# New Laptop..1st things to do?



## AceHBK (Oct 5, 2008)

Hey everyone,

I got a new laptop this past friday and what are the first things that I should do with it?  I have a desktop which still runs great and I do all my d/l'ing on and software tests on and will continue to do so and it has XP.

My new laptop came with Vista and I know nothing of Vista except the few times I have used it on someone else's pc, I hated it.  I feel tempted to change the OS from Vista to XP but I am wondering what will I loose if I do so.

I was going to take that resource hog (Norton) off and replace it with NOD32.  Below are specs to my new laptop.  I paid less than $1000 for it brand new so I couldn't pass it up.  And I really wont do any gaming on it.

http://www.jr.com/toshiba/pe/TOS_X205SLI5/

Any and all suggestions are greatly appreciated.


----------



## Bob Hubbard (Oct 5, 2008)

Remove Norton or McAfee.
Install Grisoft or another system friendly free AVS.
Install Adaware and/or Spybot spyware protection
Check that firewall is up and running correctly.
Make sure all Micro$oft updates and security packs are installed.

Bout all I can think of at the moment.


----------



## Andrew Green (Oct 5, 2008)

Windows update -> repeat half dozen times until its doesn't do anymore.

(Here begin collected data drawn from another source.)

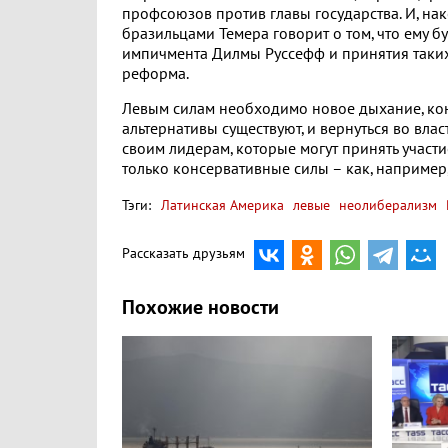
профсоюзов против главы государства. И, на
бразильцами Темера говорит о том, что ему б
импичмента Дилмы Руссефф и принятия таких
реформа.
Левым силам необходимо новое дыхание, кон
альтернативы существуют, и вернуться во власт
своим лидерам, которые могут принять участие
только консервативные силы – как, например
Тэги:
Латинская Америка
левые
неолиберализм
Рассказать друзьям
Похожие новости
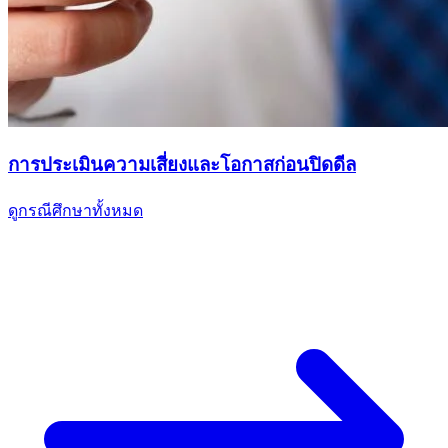
การประเมินความเสี่ยงและโอกาสก่อนปิดดีล
ดูกรณีศึกษาทั้งหมด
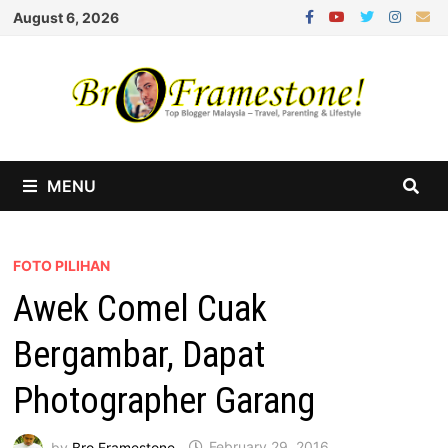
Skip
August 6, 2026
to
content
MENU
FOTO PILIHAN
Awek Comel Cuak
Bergambar, Dapat
Photographer Garang
by
Bro Framestone
February 29, 2016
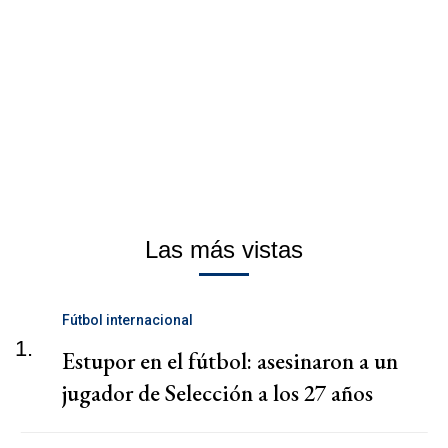
Las más vistas
Fútbol internacional
1.
Estupor en el fútbol: asesinaron a un
jugador de Selección a los 27 años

get rid of all crapware that came installed on it

Anti-virus

Anti-spyware - run a full scan

a browser other then IE

Pass out (after dealing with Vista's Access control crap you'll have been drinking pretty heavily)


----------



## MBuzzy (Oct 5, 2008)

Delete basically all of the software that came installed on it.  Especially if it requires you to join AOL or any of the other providers.


----------



## terryl965 (Oct 5, 2008)

What you already did log onto MT and start quality threads.


----------



## AceHBK (Oct 5, 2008)

lol@ Terry.  This place was the first place I thought of when I turned my laptop on.

I will do as everyone suggested, thank you!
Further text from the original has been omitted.